Ese ideal homogeneizador, nunca plenamente alcanzado, se reactualiza hoy en discursos que sueñan con una Argentina ajena a su propia diversidad y en la xenofobia explícita de los tuiteros y youtubers libertarios desparramando, en las redes, lágrimas e insultos de impotencia a los votantes del Conurbano. Expresiones xenófobas que también se dejaron escuchar en la fallida incursión del presidente en Lomas de Zamora y en el paupérrimo meeting de Moreno. Pero el título de esta nota es engañoso; sería un error creer o siquiera pensar que el libertarismo terminó, como si se tratara de un episodio clausurado. Lo que está sucediendo es que el tradicional ciclo conservador ha tenido un fugaz y bochornoso liderazgo por parte de la banda descontrolada de Milei y las fuerzas del cielo. Así el mitrismo y las familias conservadoras clásicas desde una estrategia rizomática (en sentido deleuziano) siguen detentando y resistiendo a la descentralización del poder.
Entre otros desaciertos, la confusión de fondo del actual ciclo conservador (libertario) ha sido asumir que “el Estado” era el problema central. Esa consigna, levantada por sectores pseudo anarquistas tanto de derecha como de izquierda, desplazó el verdadero déficit que aqueja de manera crónica a la constitución efectiva de un país como la Argentina; esto es, la falta de consolidación de la nación como unidad cultural, histórica y territorial. Sarmiento, en su célebre Facundo, diagnosticaba el dilema como una lucha entre “civilización y barbarie”. Hoy, ese falso dilema se reescribe en clave libertaria como eficiencia versus Estado o mercado versus comunidad.
El presente ofrece un panorama que recuerda más a la Confederación previa a Pavón que a una república moderna. Gobernadores que negocian recursos con autonomía, alianzas inestables y pactos coyunturales revelan un mapa político donde la lógica confederal se impone a la visión centralizada de una nación. El país parece replegarse sobre sí mismo, con fragmentos de poder que funcionan como pequeñas soberanías (archipiélagos regionales). Y un gobierno nacional que, lejos de representar una autoridad aglutinante, ha perdido todo respeto, credibilidad y confianza, y más temprano que tarde perderá legitimidad.
La democracia argentina, en este contexto, se enfrenta a algunas incógnitas de carácter filosófico ¿Puede sostenerse algún tipo de unidad política sin un horizonte compartido de nación? Como advierte Jürgen Habermas, la deliberación democrática solo es posible si hay un marco de pertenencia común. En Argentina, ese marco ha sido debilitado, denostado y demonizado por los líderes libertarios. En otro contexto, hablaríamos de la vandalización de la investidura presidencial o de los poderes públicos; con escándalos en la legislatura, prevendas, coimas y sobornos. Así, un espacio público que debería representar el orden sagrado de la unidad nacional ha sido erosionado por antagonismos extremos, torpeza comunicacional y la ciudadanía confundida, oscila entre el desencanto y la indignación.

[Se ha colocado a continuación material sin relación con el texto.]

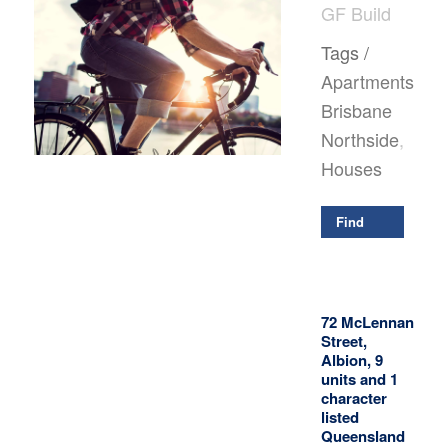
GF Build
Tags /
Apartments
,
Brisbane
Northside
,
Houses
Find
Out
More
72 McLennan
Street,
Albion, 9
units and 1
character
listed
Queensland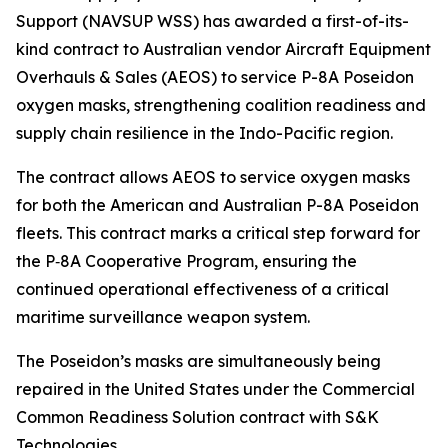
Support (NAVSUP WSS) has awarded a first-of-its-
kind contract to Australian vendor Aircraft Equipment
Overhauls & Sales (AEOS) to service P-8A Poseidon
oxygen masks, strengthening coalition readiness and
supply chain resilience in the Indo-Pacific region.
The contract allows AEOS to service oxygen masks
for both the American and Australian P-8A Poseidon
fleets. This contract marks a critical step forward for
the P‑8A Cooperative Program, ensuring the
continued operational effectiveness of a critical
maritime surveillance weapon system.
The Poseidon’s masks are simultaneously being
repaired in the United States under the Commercial
Common Readiness Solution contract with S&K
Technologies.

El libertarismo, más allá de sus políticas coyunturales, ha mostrado que el problema no es únicamente económico o institucional. La verdadera crisis está en la cultura política y en la recurrente incapacidad, desde hace dos siglos, de articular un relato común que dé sentido al “nosotros”. Alberdi temía que la Argentina se convirtiera en “una mera agregación de provincias sin vínculo nacional”. Esa advertencia, escrita en el siglo XIX, resuena con fuerza en la Argentina post libertaria.
Entonces, avanzando hacia el segundo cuarto del siglo XXI, el futuro democrático no está garantizado. No depende de un partido ni de un líder, sino de la capacidad de la sociedad argentina para reinventarse como comunidad política. La moneda está en el aire.